PROVIDED DATA =>
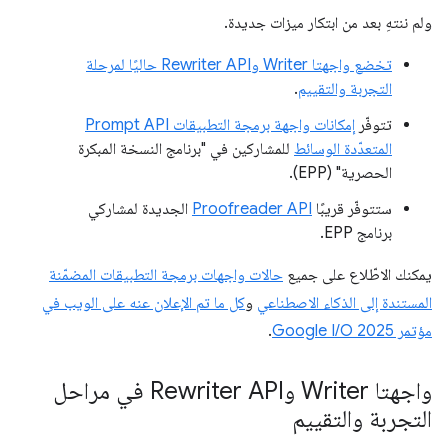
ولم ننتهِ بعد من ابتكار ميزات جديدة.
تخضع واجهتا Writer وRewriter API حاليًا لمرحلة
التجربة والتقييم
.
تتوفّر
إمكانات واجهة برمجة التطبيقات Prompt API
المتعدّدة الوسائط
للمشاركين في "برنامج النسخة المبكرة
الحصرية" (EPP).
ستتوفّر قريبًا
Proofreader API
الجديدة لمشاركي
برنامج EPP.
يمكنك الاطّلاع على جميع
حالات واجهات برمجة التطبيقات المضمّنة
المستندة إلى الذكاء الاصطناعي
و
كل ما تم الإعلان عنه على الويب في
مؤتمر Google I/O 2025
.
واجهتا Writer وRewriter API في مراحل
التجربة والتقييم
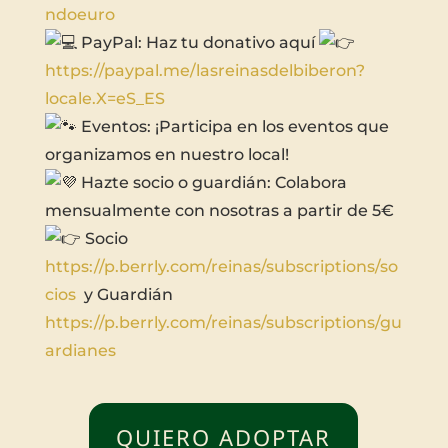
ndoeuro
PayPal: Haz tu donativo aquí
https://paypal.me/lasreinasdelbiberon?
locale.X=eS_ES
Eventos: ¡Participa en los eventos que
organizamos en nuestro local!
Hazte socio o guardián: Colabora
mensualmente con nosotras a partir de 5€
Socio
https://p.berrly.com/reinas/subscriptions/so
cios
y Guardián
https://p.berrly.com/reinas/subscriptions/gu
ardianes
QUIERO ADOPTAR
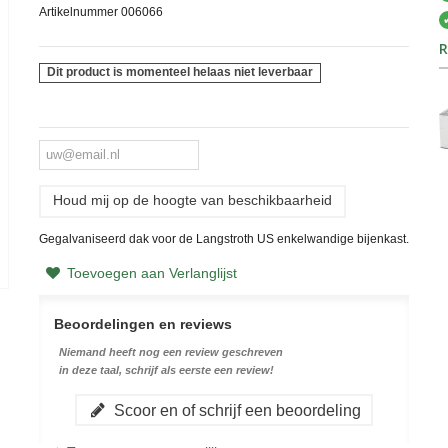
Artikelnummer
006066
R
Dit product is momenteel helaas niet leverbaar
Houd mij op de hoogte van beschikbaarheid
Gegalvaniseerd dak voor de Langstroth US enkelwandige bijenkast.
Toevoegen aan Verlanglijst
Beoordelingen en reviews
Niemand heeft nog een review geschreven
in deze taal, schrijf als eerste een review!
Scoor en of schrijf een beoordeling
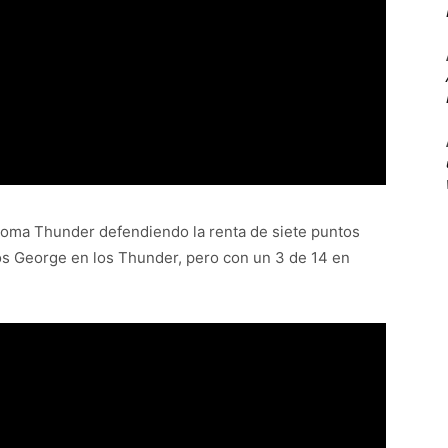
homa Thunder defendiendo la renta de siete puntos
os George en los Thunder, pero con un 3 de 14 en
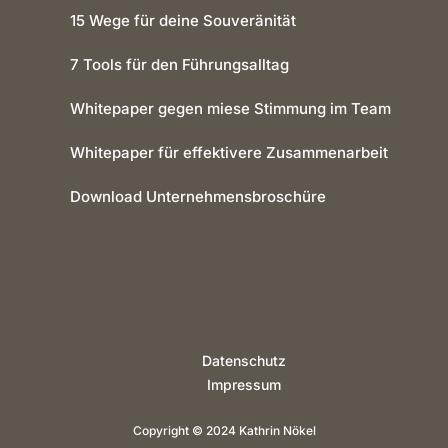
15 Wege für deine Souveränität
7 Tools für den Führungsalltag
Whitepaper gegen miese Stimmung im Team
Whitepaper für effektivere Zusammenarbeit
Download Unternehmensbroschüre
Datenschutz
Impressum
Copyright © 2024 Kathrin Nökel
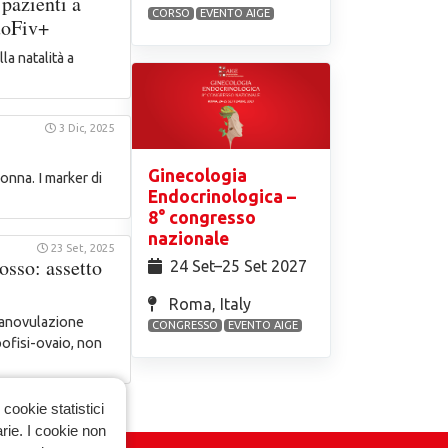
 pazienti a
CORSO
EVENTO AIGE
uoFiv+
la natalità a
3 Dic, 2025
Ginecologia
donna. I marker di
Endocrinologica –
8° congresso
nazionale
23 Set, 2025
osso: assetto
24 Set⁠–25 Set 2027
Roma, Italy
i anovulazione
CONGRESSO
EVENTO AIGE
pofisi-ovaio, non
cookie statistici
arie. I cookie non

ACTION ITEM =>
All of the data above is to be repeated exactly, with the pictures left out.

WORKED SOLUTION =>
ولم ننتهِ بعد من ابتكار ميزات جديدة.
تخضع واجهتا Writer وRewriter API حاليًا لمرحلة
التجربة والتقييم
.
تتوفّر
إمكانات واجهة برمجة التطبيقات Prompt API
المتعدّدة الوسائط
للمشاركين في "برنامج النسخة المبكرة
الحصرية" (EPP).
ستتوفّر قريبًا
Proofreader API
الجديدة لمشاركي
برنامج EPP.
يمكنك الاطّلاع على جميع
حالات واجهات برمجة التطبيقات المضمّنة
المستندة إلى الذكاء الاصطناعي
و
كل ما تم الإعلان عنه على الويب في
مؤتمر Google I/O 2025
.
واجهتا Writer وRewriter API في مراحل
التجربة والتقييم
ndoeuro
PayPal: Haz tu donativo aquí
https://paypal.me/lasreinasdelbiberon?
locale.X=eS_ES
Eventos: ¡Participa en los eventos que
organizamos en nuestro local!
Hazte socio o guardián: Colabora
mensualmente con nosotras a partir de 5€
Socio
https://p.berrly.com/reinas/subscriptions/so
cios
y Guardián
https://p.berrly.com/reinas/subscriptions/gu
ardianes
QUIERO ADOPTAR
Artikelnummer
006066
R
Dit product is momenteel helaas niet leverbaar
Houd mij op de hoogte van beschikbaarheid
Gegalvaniseerd dak voor de Langstroth US enkelwandige bijenkast.
Toevoegen aan Verlanglijst
Beoordelingen en reviews
Niemand heeft nog een review geschreven
in deze taal, schrijf als eerste een review!
Scoor en of schrijf een beoordeling
homa Thunder defendiendo la renta de siete puntos
os George en los Thunder, pero con un 3 de 14 en
15 Wege für deine Souveränität
7 Tools für den Führungsalltag
Whitepaper gegen miese Stimmung im Team
Whitepaper für effektivere Zusammenarbeit
Download Unternehmensbroschüre
Datenschutz
Impressum
Copyright © 2024 Kathrin Nökel
 pazienti a
CORSO
EVENTO AIGE
uoFiv+
la natalità a
3 Dic, 2025
Ginecologia
donna. I marker di
Endocrinologica –
8° congresso
nazionale
23 Set, 2025
osso: assetto
24 Set⁠–25 Set 2027
Roma, Italy
i anovulazione
CONGRESSO
EVENTO AIGE
pofisi-ovaio, non
cookie statistici
arie. I cookie non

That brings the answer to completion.